И, словно боясь, что он передумает, обхватила его шею, стала торопливо-бесстыже целовать его в губы, щеки, шею…
– Намаялся на фронте, теперь отдохни…
…Анна слышала, как Сергей вышел во двор и ждала, когда он вернется, но сын не приходил. Мать встала, вышла на кухню и села на неостывший от сыновнего тепла топчан. «Уговорила все-таки Полина. Ни одного солдата не пропустит, – недовольно подумала она. – Вот сучка!»
Петр находился в Лутугино – шахтерском поселке недалеко от Луганска. На паровозе, вместе со своем постоянным старшим напарником машинистом Максимом Корчиным, им предстояло взять двадцать вагонов угля. Подогнали паровоз к погрузочной площадке шахты и остановились – пути занимал порожняк и его надо было перегнать на другие пути. Максим – пожилой машинист лет пятидесяти с седыми, перепачканными угольной пылью волосами, торчащими из-под замасленной форменной фуражки, сердито сказал Петру:
– Куда все пропали? Сбегай в диспетчерскую и узнай, где уголь, и пусть освободят пути.

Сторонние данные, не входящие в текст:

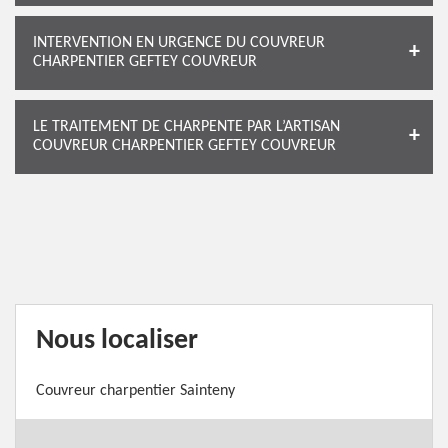
INTERVENTION EN URGENCE DU COUVREUR
CHARPENTIER GEFTEY COUVREUR
LE TRAITEMENT DE CHARPENTE PAR L’ARTISAN
COUVREUR CHARPENTIER GEFTEY COUVREUR
Nous localiser
Couvreur charpentier Sainteny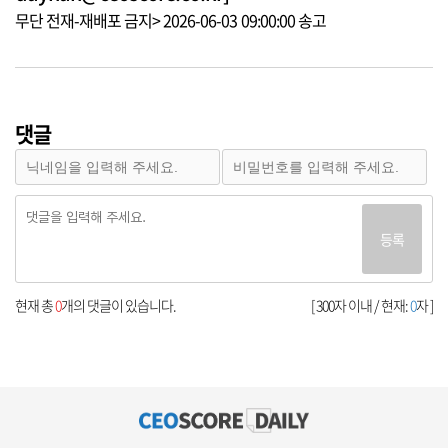
무단 전재-재배포 금지> 2026-06-03 09:00:00 송고
댓글
등록
현재 총
0
개의 댓글이 있습니다.
[ 300자 이내 / 현재:
0
자 ]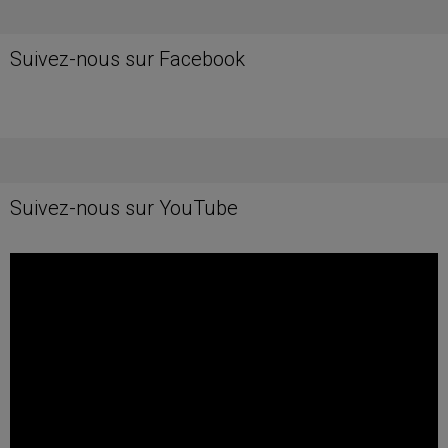
Suivez-nous sur Facebook
Suivez-nous sur YouTube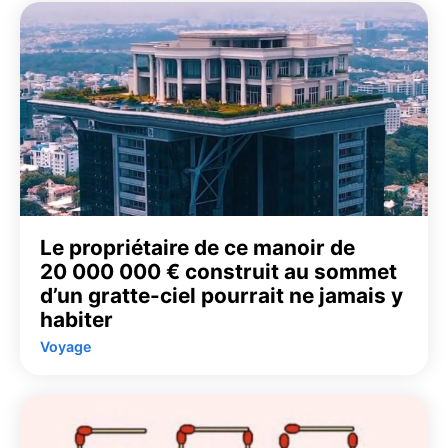
Le propriétaire de ce manoir de
20 000 000 € construit au sommet
d’un gratte-ciel pourrait ne jamais y
habiter
Voyage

Петр пошел к пропыленному угольной пылью, черному от грязи, – что было обычным для шахт, – зданию диспетчерской. Через дверь изредка входили и выходили люди, внутри слышался шум. Петр вошел в комнату и увидел, что в ней находятся человек сто, одетых, в основном, в шахтерские робы. Некоторые сидящие за столом были одеты, как конторщики. Большая часть присутствующих стояла. Было душно от махорочного дыма и вспотевших тел. Шел какой-то серьезный разговор, все были разгорячены. Пока Петр осматривался, пытаясь понять, что здесь происходит, к нему обратился человек, ведущий это собрание, в чистом, но уже достаточно потертом костюме:
– Товарищ, ты с какого участка?
Петр непонимающе смотрел на него. Все повернули головы к нему, ожидая ответа.
– Ты голову не отворачивай! – раздался голос. – Говори, кто тебя прислал?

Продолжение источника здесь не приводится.